A Gathering of Finches by Jane Kirkpatrick

Author:Jane Kirkpatrick [Kirkpatrick, Jane]
Language: eng
Format: epub
ISBN: 978-0-307-56913-4
Publisher: The Crown Publishing Group
Published: 2011-05-04T00:00:00+00:00


Margaret left on the ship north with no plan to return.

Louie began a kind of routine that surprised me with its predictability and what I thought as tedium. Up early to lift barbells on the bay porch, his chest muscles straining with the weights. Wearing a towel around his neck, short-sleeved shirt with a row of close buttons and knickers, he’d take hot coffee from Lem’s hands, then walk through the garden with the dogs romping around his feet. I’d hear them all bounding up the stairs to our room where their plunge to my bed was a sign that I should rise, the Lady Margaret finding my toes to lick until I did.

Louie’d bathe then, dress, and between bites of fresh grapefruit—peeling several pieces he fed to me—he talked about his day ahead. Then down the steps to the shipyards and the mill where he met with foremen for reports and exchanged directives his father had sent to him on a just-arrived ship. He’d be home for dinner at noon straight up, and sometimes nap, then off to work and back for supper around seven.
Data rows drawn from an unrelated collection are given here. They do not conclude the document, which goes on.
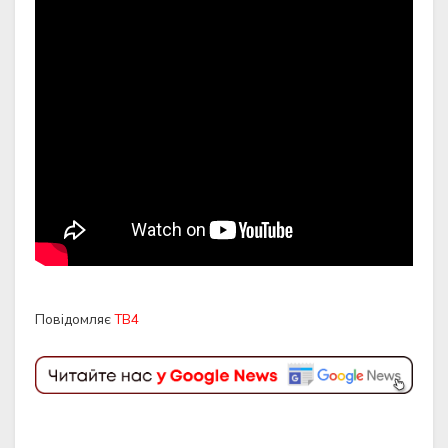
Повідомляє
ТВ4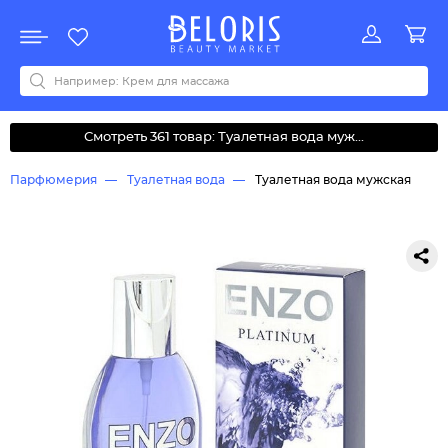
Распродажа
Акции
Новинки
Хит продаж
Все бренды
0-9
A
B
C
D
E
F
G
H
I
J
K
L
M
N
O
P
Q
R
S
T
U
V
W
Y
Z
А
Б
В
Д
З
И
М
О
К
Л
Н
П
Р
С
Т
У
Ф
Ч
Смотреть 361 товар: Туалетная вода муж...
Парфюмерия
Туалетная вода
Туалетная вода мужская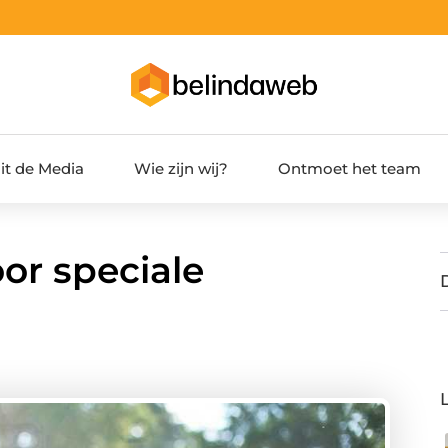
it de Media
Wie zijn wij?
Ontmoet het team
or speciale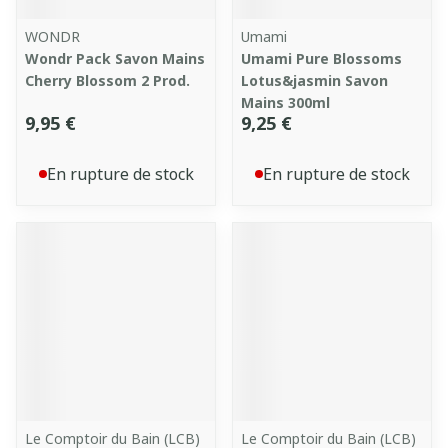
WONDR
Umami
Wondr Pack Savon Mains
Umami Pure Blossoms
Cherry Blossom 2 Prod.
Lotus&jasmin Savon
Mains 300ml
9,95 €
9,25 €
En rupture de stock
En rupture de stock
Le Comptoir du Bain (LCB)
Le Comptoir du Bain (LCB)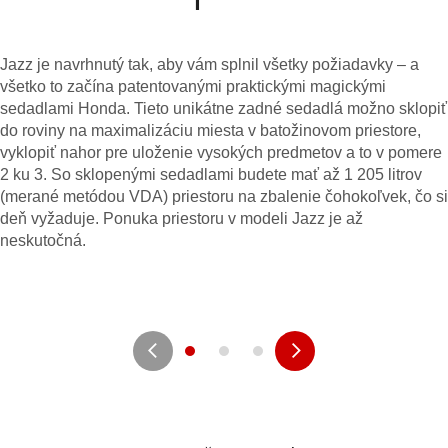
Jazz je navrhnutý tak, aby vám splnil všetky požiadavky – a
všetko to začína patentovanými praktickými magickými
sedadlami Honda. Tieto unikátne zadné sedadlá možno sklopiť
do roviny na maximalizáciu miesta v batožinovom priestore,
vyklopiť nahor pre uloženie vysokých predmetov a to v pomere
2 ku 3. So sklopenými sedadlami budete mať až 1 205 litrov
(merané metódou VDA) priestoru na zbalenie čohokoľvek, čo si
deň vyžaduje. Ponuka priestoru v modeli Jazz je až
neskutočná.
He’d spend the evening visiting colleagues with mills from Marshfield and businessmen and investors. He spoke happily of work and the men who implemented his and his father’s goals, and I listened with a listless air of envy from my chair surrounded by my books.

It surprised me how little Louie expected of me. He acted content to simply find me at home to kiss my rosemary-scented hair as he walked by to tease Lem. He’d look over my shoulder as I read and hum agreement when I informed him I’d be buying some new frock or Victrola, a Gibsongirl corset or more rats to heighten my hair. I kept up my journal, and with Lottie and alone, I made trips to the lighthouse exchanging books.
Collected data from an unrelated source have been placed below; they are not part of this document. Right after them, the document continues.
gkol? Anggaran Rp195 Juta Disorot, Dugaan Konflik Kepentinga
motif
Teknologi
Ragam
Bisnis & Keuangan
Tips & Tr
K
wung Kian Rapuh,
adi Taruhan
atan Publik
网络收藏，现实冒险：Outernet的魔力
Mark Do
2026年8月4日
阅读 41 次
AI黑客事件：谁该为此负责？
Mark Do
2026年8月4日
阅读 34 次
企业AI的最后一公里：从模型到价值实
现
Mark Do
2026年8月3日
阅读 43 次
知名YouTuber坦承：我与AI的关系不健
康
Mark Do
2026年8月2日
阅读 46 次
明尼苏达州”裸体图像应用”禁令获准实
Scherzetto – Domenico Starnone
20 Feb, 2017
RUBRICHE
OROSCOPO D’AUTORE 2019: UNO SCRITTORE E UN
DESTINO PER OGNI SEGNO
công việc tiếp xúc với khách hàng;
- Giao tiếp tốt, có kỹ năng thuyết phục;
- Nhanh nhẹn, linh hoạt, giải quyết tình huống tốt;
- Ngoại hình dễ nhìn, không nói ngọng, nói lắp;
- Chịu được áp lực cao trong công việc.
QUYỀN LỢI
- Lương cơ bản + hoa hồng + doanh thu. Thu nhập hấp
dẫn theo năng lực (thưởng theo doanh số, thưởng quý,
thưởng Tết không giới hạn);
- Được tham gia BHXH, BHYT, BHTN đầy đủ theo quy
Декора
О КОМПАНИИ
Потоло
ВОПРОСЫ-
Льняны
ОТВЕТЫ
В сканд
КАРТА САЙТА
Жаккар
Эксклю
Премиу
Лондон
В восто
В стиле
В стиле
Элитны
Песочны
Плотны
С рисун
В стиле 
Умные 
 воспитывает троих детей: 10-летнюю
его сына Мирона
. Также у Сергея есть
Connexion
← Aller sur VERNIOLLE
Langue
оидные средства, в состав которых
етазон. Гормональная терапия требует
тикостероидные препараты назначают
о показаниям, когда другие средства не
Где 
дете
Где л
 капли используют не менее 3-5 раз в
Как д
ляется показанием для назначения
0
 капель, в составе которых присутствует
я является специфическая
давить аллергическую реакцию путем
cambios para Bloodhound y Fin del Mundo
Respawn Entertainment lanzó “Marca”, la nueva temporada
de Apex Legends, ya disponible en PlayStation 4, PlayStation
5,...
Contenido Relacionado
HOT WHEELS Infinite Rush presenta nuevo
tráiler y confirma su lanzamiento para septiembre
Louie paid scant attention to the accounts of my days, but he acted most pleased when I had done the least. Sometimes he behaved as though the very drive that kept him moving was foreign to my soul. Even riding proved an effort with the horse stabled some distance from our home.

“I’d suggest you take the bicycle,” Louie said, “but I keep remembering what that doctor said, about your need for rest and living easy. Wouldn’t want to risk a future Simpson.” He smiled.
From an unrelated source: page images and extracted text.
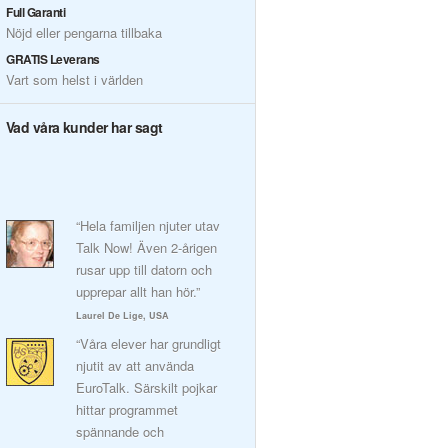
Full Garanti
Nöjd eller pengarna tillbaka
GRATIS Leverans
Vart som helst i världen
Vad våra kunder har sagt
“Hela familjen njuter utav
Talk Now! Även 2-årigen
rusar upp till datorn och
upprepar allt han hör.”
Laurel De Lige, USA
“Våra elever har grundligt
njutit av att använda
EuroTalk. Särskilt pojkar
hittar programmet
spännande och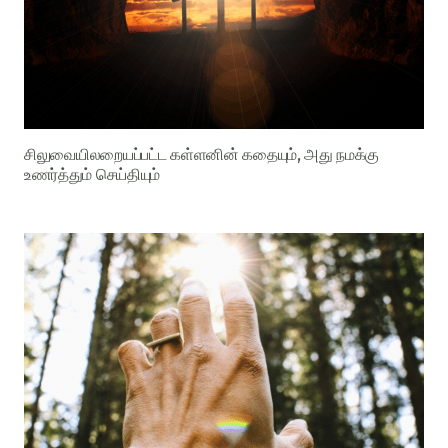
சிலுவையிலறையப்பட்ட கள்ளனின் கதையும், அது நமக்கு
உணர்த்தும் செய்தியும்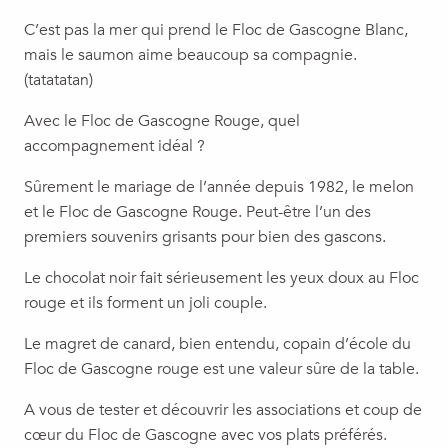
C’est pas la mer qui prend le Floc de Gascogne Blanc,
mais le saumon aime beaucoup sa compagnie.
(tatatatan)
Avec le Floc de Gascogne Rouge, quel
accompagnement idéal ?
Sûrement le mariage de l’année depuis 1982, le melon
et le Floc de Gascogne Rouge. Peut-être l’un des
premiers souvenirs grisants pour bien des gascons.
Le chocolat noir fait sérieusement les yeux doux au Floc
rouge et ils forment un joli couple.
Le magret de canard, bien entendu, copain d’école du
Floc de Gascogne rouge est une valeur sûre de la table.
A vous de tester et découvrir les associations et coup de
cœur du Floc de Gascogne avec vos plats préférés.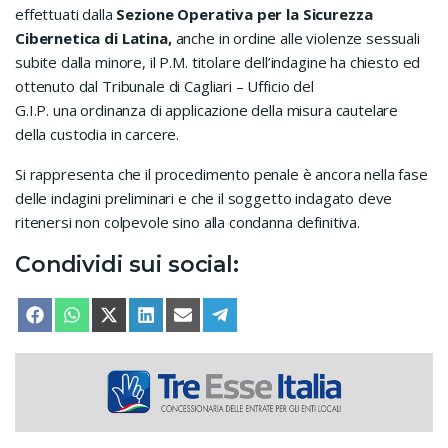
effettuati dalla
Sezione Operativa per la Sicurezza
Cibernetica di Latina,
anche in ordine alle violenze sessuali
subite dalla minore, il P.M. titolare dell’indagine ha chiesto ed
ottenuto dal Tribunale di Cagliari – Ufficio del
G.I.P. una ordinanza di applicazione della misura cautelare
della custodia in carcere.
Si rappresenta che il procedimento penale è ancora nella fase
delle indagini preliminari e che il soggetto indagato deve
ritenersi non colpevole sino alla condanna definitiva.
Condividi sui social:
SHARE ON
SHARE ON
SHARE ON
SHARE ON
SHARE ON
SHARE ON
FACEBOOK
WHATSAPP
X (TWITTER)
LINKEDIN
EMAIL
TELEGRAM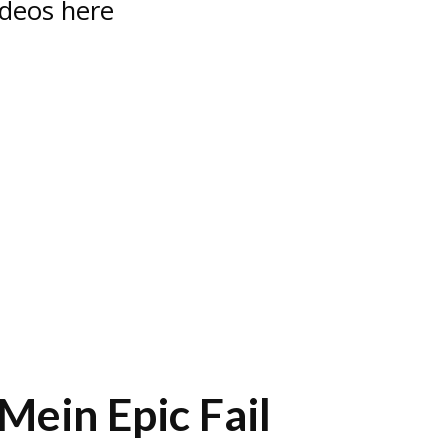
ideos here
Mein Epic Fail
“I doubt my resting has a thing to do with it,” I said and didn’t tell him later that I’d taken the bicycle and ridden hard, my thighs and knees ached still from the effort of forcing the wind against my skin, the wheel between my knees.

I took to wearing the practical knee-length bloomers permitted on the contraption around the house as well. But bicycling, even with the dogs racing by my side, brought little pleasure, perhaps because no one else rode along the road ruts with me, perhaps because the joyful sensations were so short lived.

The last Christmas of the 1800s came. We wove dried beets and cranberries on string and packed little stockings for the workers’ children.